START TASK DATA
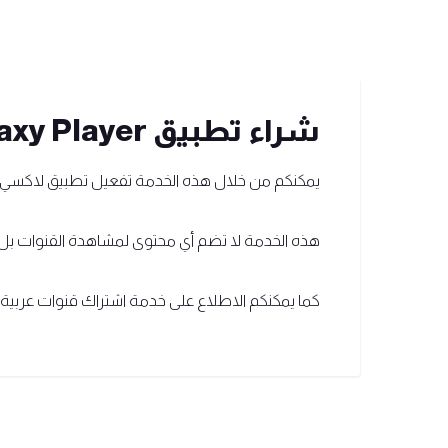
شراء تطبيق Laxy Player لمدة سنة
يمكنكم من خلال هذه الخدمة تفعيل تطبيق لاكسي ب
هذه الخدمة لا تضم أي محتوى لمشاهدة القنوات بل هي فقط خدمة لتفعيل 
كما يمكنكم الاطلاع على خدمة اشتراك قنوات عربية مع شراء تطبيق  Player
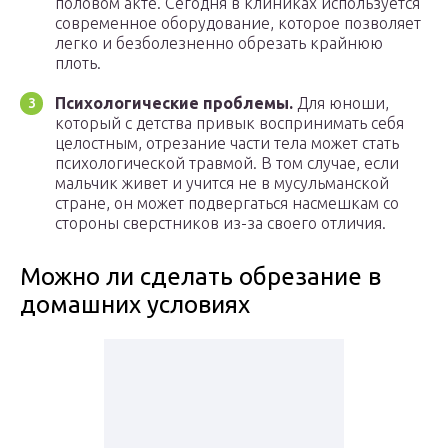
половом акте. Сегодня в клиниках используется
современное оборудование, которое позволяет
легко и безболезненно обрезать крайнюю
плоть.
Психологические проблемы.
Для юноши,
который с детства привык воспринимать себя
целостным, отрезание части тела может стать
психологической травмой. В том случае, если
мальчик живет и учится не в мусульманской
стране, он может подвергаться насмешкам со
стороны сверстников из-за своего отличия.
Можно ли сделать обрезание в
домашних условиях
END TASK DATA
Show every line of the data that includes the string "может".

### ANSWER TO THIS TASK
целостным, отрезание части тела может стать
стране, он может подвергаться насмешкам со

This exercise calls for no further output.